The story is told, of some pilgrims who arrived late one the day at the Santuario in Chimayo in northern New Mexico. Because the hour was so late, the doors of the church had already been closed, so that the pilgrims could not enter to collect some of the sacred dirt from the pocito, or small hole, in the floor of the tiny chapel from which comes the healing dirt for which the santuario is famous.
Deeply disappointed, the pilgrims went in search of the priest, Fr. Julio, to see if he would not give them some of the sacred dirt. When they found him, to their astonishment he said, “Oh, just collect some dirt from one of the hillsides nearby. It’s the land itself that is sacred, not just the dirt that comes from the pocito.”

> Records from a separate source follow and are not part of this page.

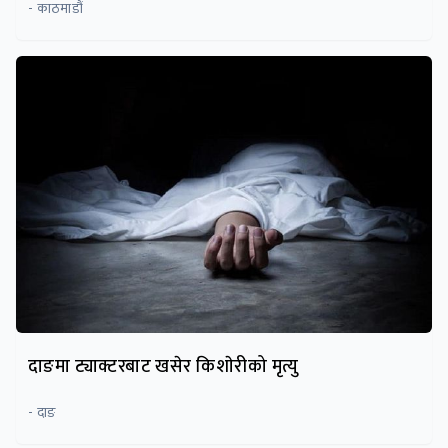
- काठमाडौं
दाङमा ट्याक्टरबाट खसेर किशाेरीको मृत्यु
- दाङ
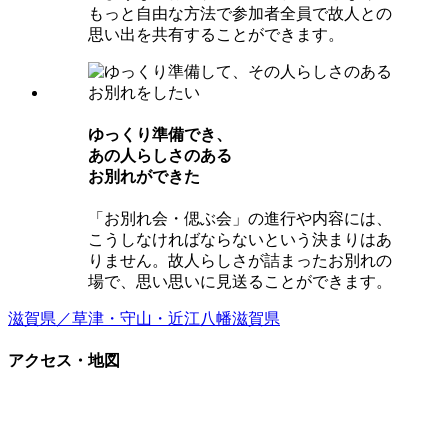
もっと自由な方法で参加者全員で故人との
思い出を共有することができます。
ゆっくり準備でき、
あの⼈らしさのある
お別れができた
「お別れ会・偲ぶ会」の進行や内容には、
こうしなければならないという決まりはあ
りません。故人らしさが詰まったお別れの
場で、思い思いに見送ることができます。
滋賀県／草津・守山・近江八幡
滋賀県
アクセス・地図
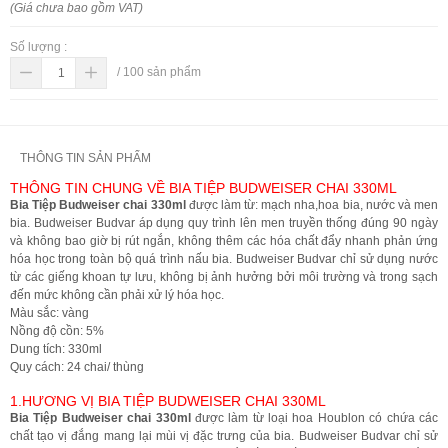
(Giá chưa bao gồm VAT)
Số lượng :
/
100
sản phẩm
THÔNG TIN SẢN PHẨM
THÔNG TIN CHUNG VỀ BIA TIỆP BUDWEISER CHAI 330ML
Bia Tiệp Budweiser chai 330ml
được làm từ: mạch nha,hoa bia, nước và men
bia. Budweiser Budvar áp dụng quy trình lên men truyền thống đúng 90 ngày
và không bao giờ bị rút ngắn, không thêm các hóa chất đẩy nhanh phản ứng
hóa học trong toàn bộ quá trình nấu bia. Budweiser Budvar chỉ sử dụng nước
từ các giếng khoan tự lưu, không bị ảnh hưởng bởi môi trường và trong sạch
đến mức không cần phải xử lý hóa học.
Màu sắc: vàng
Nồng độ cồn: 5%
Dung tích: 330ml
Quy cách: 24 chai/ thùng
1.HƯƠNG VỊ BIA TIỆP BUDWEISER CHAI 330ML
Bia Tiệp Budweiser chai 330ml
được làm từ loại hoa Houblon có chứa các
chất tạo vị đắng mang lại mùi vị đặc trưng của bia. Budweiser Budvar chỉ sử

It was the land itself that was sacred. Hills made sacred by generations of people, both native and Hispanic, living and dying there. A landscape made sacred by countless pilgrims whose footsteps had tread upon it in search of healing and wholeness.
Just what it is that makes something sacred is hard to pinpoint, isn’t it? There’s no checklist for what makes something sacred—it just is. Moses encounters a bush that is burning, not unlike the fires that consume more and more of western America each summer—except that in this case, the bush is not consumed. And a voice speaks to him from within it, “Remove the sandals from your feet, for the place on which you are standing is holy ground.” A bush made sacred by fire.

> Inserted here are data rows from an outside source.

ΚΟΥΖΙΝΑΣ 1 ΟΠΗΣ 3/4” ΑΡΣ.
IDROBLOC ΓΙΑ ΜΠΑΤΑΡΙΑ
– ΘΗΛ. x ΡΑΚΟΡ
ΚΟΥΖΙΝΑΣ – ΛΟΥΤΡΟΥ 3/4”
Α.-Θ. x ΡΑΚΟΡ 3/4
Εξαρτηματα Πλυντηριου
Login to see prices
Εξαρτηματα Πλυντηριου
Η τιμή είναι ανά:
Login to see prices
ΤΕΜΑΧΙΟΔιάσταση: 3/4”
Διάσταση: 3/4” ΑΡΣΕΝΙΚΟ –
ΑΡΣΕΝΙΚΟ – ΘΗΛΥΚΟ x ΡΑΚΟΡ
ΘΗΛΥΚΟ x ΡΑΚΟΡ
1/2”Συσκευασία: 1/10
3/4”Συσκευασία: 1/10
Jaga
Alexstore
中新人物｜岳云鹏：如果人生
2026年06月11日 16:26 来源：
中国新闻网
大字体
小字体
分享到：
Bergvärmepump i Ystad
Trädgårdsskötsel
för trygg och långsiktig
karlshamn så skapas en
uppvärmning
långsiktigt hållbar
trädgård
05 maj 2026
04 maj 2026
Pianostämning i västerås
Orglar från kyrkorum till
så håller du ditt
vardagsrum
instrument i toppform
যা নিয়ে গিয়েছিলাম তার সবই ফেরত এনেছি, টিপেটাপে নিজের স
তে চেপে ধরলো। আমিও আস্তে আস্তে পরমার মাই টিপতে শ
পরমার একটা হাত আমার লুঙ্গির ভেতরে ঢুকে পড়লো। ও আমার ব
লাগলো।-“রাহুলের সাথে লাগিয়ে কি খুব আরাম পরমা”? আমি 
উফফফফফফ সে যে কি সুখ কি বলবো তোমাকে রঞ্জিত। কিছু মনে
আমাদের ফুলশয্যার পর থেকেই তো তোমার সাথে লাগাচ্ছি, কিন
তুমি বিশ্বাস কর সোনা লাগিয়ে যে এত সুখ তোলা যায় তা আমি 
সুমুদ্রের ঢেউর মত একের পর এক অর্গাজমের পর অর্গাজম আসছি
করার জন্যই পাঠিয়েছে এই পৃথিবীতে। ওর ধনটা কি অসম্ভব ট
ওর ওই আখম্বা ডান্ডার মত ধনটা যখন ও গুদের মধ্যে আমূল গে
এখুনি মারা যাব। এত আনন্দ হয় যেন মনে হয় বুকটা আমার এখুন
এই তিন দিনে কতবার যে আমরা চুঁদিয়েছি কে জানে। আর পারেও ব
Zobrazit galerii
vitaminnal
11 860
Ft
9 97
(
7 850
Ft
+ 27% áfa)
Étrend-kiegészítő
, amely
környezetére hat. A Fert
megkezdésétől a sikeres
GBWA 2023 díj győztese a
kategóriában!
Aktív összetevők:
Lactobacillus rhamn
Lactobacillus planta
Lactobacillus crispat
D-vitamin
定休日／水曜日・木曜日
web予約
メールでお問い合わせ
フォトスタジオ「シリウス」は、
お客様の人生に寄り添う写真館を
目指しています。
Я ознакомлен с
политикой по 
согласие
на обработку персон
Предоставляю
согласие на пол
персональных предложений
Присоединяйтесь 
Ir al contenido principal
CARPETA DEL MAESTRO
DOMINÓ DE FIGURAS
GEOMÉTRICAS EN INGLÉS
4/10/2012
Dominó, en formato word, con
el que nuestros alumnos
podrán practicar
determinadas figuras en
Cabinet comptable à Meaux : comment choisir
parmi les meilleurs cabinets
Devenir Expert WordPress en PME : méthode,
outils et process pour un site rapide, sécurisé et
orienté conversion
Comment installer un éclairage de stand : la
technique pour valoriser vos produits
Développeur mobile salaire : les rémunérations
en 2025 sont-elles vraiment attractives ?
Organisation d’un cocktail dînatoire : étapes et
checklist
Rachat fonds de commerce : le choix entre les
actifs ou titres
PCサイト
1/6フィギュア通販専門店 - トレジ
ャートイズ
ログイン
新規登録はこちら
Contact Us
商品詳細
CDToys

So what is sacred to you? For what would you remove the shoes off your feet, in reverence for its holiness?
In New Mexico, we are deeply conscious of sacred landscapes. Chimayo. Chaco Canyon. The Four Sacred Mountains of the Navajo. The Sandia, or holy day, mountains that preside over our life in Albuquerque.

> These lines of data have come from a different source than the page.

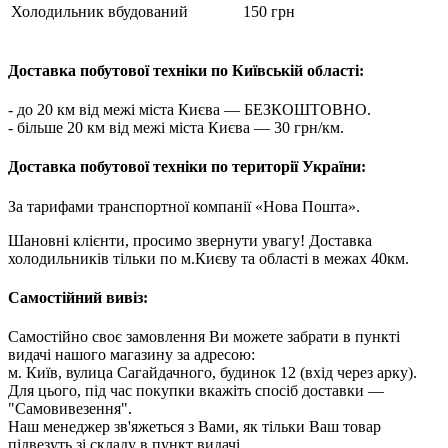
Холодильник вбудований
150 грн
Доставка побутової техніки по Київській області:
- до 20 км від межі міста Києва — БЕЗКОШТОВНО.
- більше 20 км від межі міста Києва — 30 грн/км.
Доставка побутової техніки по території України:
За тарифами транспортної компанії «Нова Пошта».
Шановні клієнти, просимо звернути увагу! Доставка
холодильників тільки по м.Києву та області в межах 40км.
Самостійний вивіз:
Самостійно своє замовлення Ви можете забрати в пункті
видачі нашого магазину за адресою:
м. Київ, вулица Сагайдачного, будинок 12 (вхід через арку).
Для цього, під час покупки вкажіть спосіб доставки —
"Самовивезення".
Наш менеджер зв'яжеться з Вами, як тільки Ваш товар
підвезуть зі складу в пункт видачі.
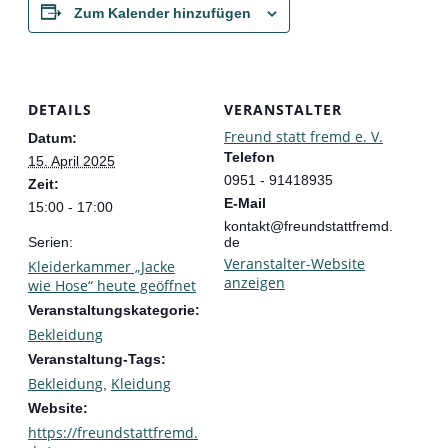
Zum Kalender hinzufügen
DETAILS
VERANSTALTER
Freund statt fremd e. V.
Datum:
Telefon
15. April 2025
0951 - 91418935
Zeit:
E-Mail
15:00 - 17:00
kontakt@freundstattfremd.
Serien:
de
Veranstalter-Website
Kleiderkammer „Jacke
anzeigen
wie Hose“ heute geöffnet
Veranstaltungskategorie:
Bekleidung
Veranstaltung-Tags:
Bekleidung
Kleidung
,
Website:
https://freundstattfremd.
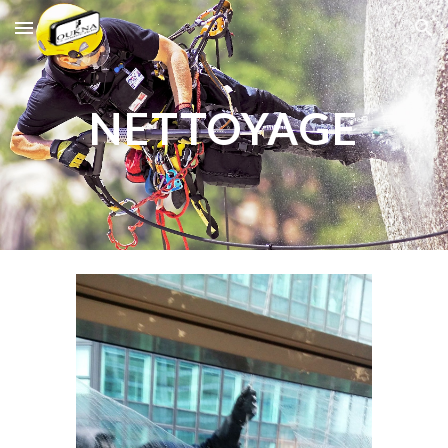
Skip to main content
Skip to navigation
NETTOYAGE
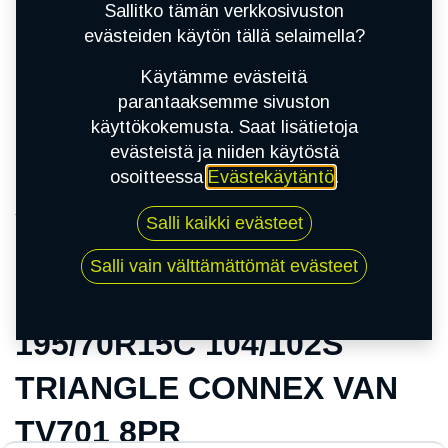
Sallitko tämän verkkosivuston
evästeiden käytön tällä selaimella?
Käytämme evästeitä
parantaaksemme sivuston
käyttökokemusta. Saat lisätietoja
evästeistä ja niiden käytöstä
osoitteessa
Evästekäytäntö
.
Kauppa
Salli kaikki evästeet
195/70R15C 104/102S TRIANGLE CONNEX VAN
TV701 8PR
Salli vain välttämättömät evästeet
195/70R15C 104/102S
TRIANGLE CONNEX VAN
TV701 8PR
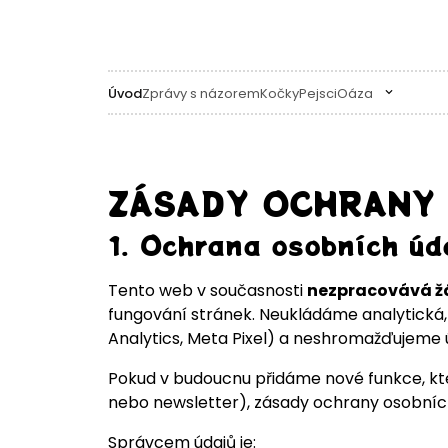
Úvod
Zprávy s názorem
Kočky
Pejsci
Oáza
ZÁSADY OCHRANY 
1. Ochrana osobních úd
Tento web v současnosti
nezpracovává ž
fungování stránek. Neukládáme analytická,
Analytics, Meta Pixel) a neshromažďujeme ú
Pokud v budoucnu přidáme nové funkce, kte
nebo newsletter), zásady ochrany osobních 
Správcem údajů je:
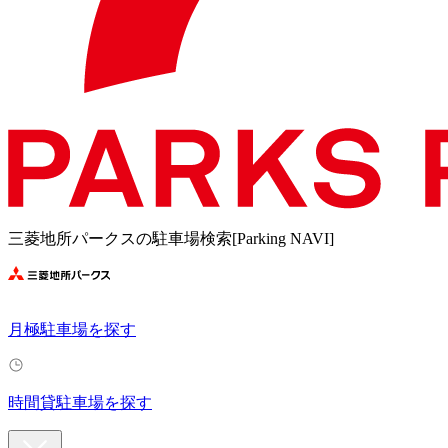
三菱地所パークスの駐車場検索[Parking NAVI]
月極駐車場を探す
時間貸駐車場を探す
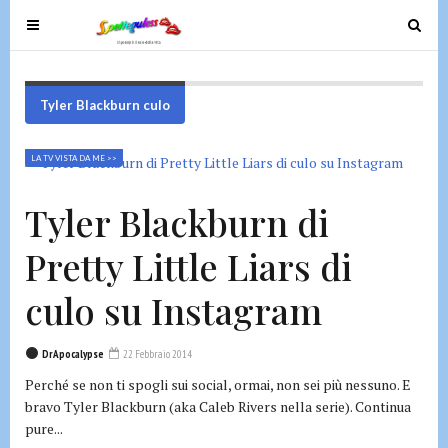
T
T
o
o
g
g
g
g
Tyler Blackburn culo
l
l
e
e
LA TV VISTA DA ME >>
n
n
a
a
Tyler Blackburn di
v
v
i
i
Pretty Little Liars di
g
g
a
a
culo su Instagram
t
t
i
i
DrApocalypse
22 Febbraio 2014
o
o
Perché se non ti spogli sui social, ormai, non sei più nessuno. E
n
n
bravo Tyler Blackburn (aka Caleb Rivers nella serie). Continua
pure...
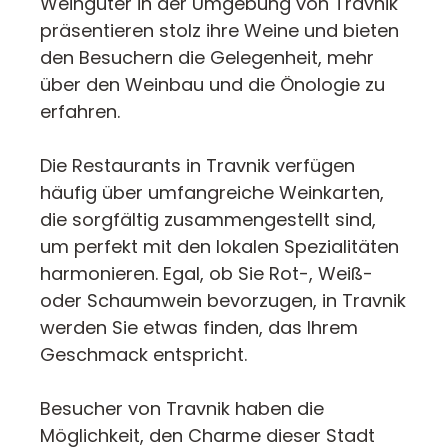
Weingüter in der Umgebung von Travnik
präsentieren stolz ihre Weine und bieten
den Besuchern die Gelegenheit, mehr
über den Weinbau und die Önologie zu
erfahren.
Die Restaurants in Travnik verfügen
häufig über umfangreiche Weinkarten,
die sorgfältig zusammengestellt sind,
um perfekt mit den lokalen Spezialitäten
harmonieren. Egal, ob Sie Rot-, Weiß-
oder Schaumwein bevorzugen, in Travnik
werden Sie etwas finden, das Ihrem
Geschmack entspricht.
Besucher von Travnik haben die
Möglichkeit, den Charme dieser Stadt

But it is not only landscapes that are sacred. Values are sacred as well. Values of truth, of human dignity, of both the rights and the responsibilities of human freedom.
We are locked as a nation in a battle over what, if anything, we hold sacred. And in figuring out where each of us stands in that confrontation, we might do well to reconsider Moses’ own life-changing encounter with the sacred.
In the first instance, Moses reminds us that the sacred is not of our own making. It confronts us, admonishes us, requires our attention. Moses was not in the hills looking for anything more than to tend his flock of sheep—and yet there was this bush burning with fire, yet unconsumed, and he had to turn aside to see this great sight.
And so, the sacred is beyond our manipulation. We can try to distort it, to adapt it to our ends, or even to deny it. But the sacred remains, holding us accountable to its demands. As God says when Moses tries to pin down in human terms exactly who it is he is encountering, “I am, who I am.” It’s a bit like that phrase, “It is what it is,” that we use when there is simply nothing more to be said about something so patently obvious. Except that, in this case, “I am who I am” transcends a surrender to the inescapable (it is what it is), with the impenetrability of the ineffable (I am what I am).
So if the sacred is not of our own making, and is ultimately beyond our manipulation, then it is also the criterion by which human affairs and conduct are to be judged. I, for instance, would hold sacred the democratic principle first articulated in the 4th century B.C.E. by the Greek philosopher Aristotle, who said that “Democracy arises out of the notion that those who are equal in any respect are equal in all respects.” That’s the conviction in which I was brought up; it is the conviction upon which my love of country is based; and it is a conviction which is astonishingly contradicted by the current situation.
Despite its power, however, the sacred is not something that can be taken for granted. It is actually quite fragile. One misplaced development can spoil an entire sacred landscape. One ill-advised law can gut a sacred principle of justice. What we hold sacred cannot therefore just be in the background of our minds, like winter coats hanging unused in the closet, but must be kept front and center in our consciousness where we can protect it, be guided by it, and be accountable to it.
And so, in this moment of intense national debate, I pose this question today: what is sacred to you? What will motivate you in this time of deep distress to respond to the voice that comes to us in our own day: “I have observed the misery of my people … I have heard their cry. I will come down and deliver them from their taskmasters.” Amen.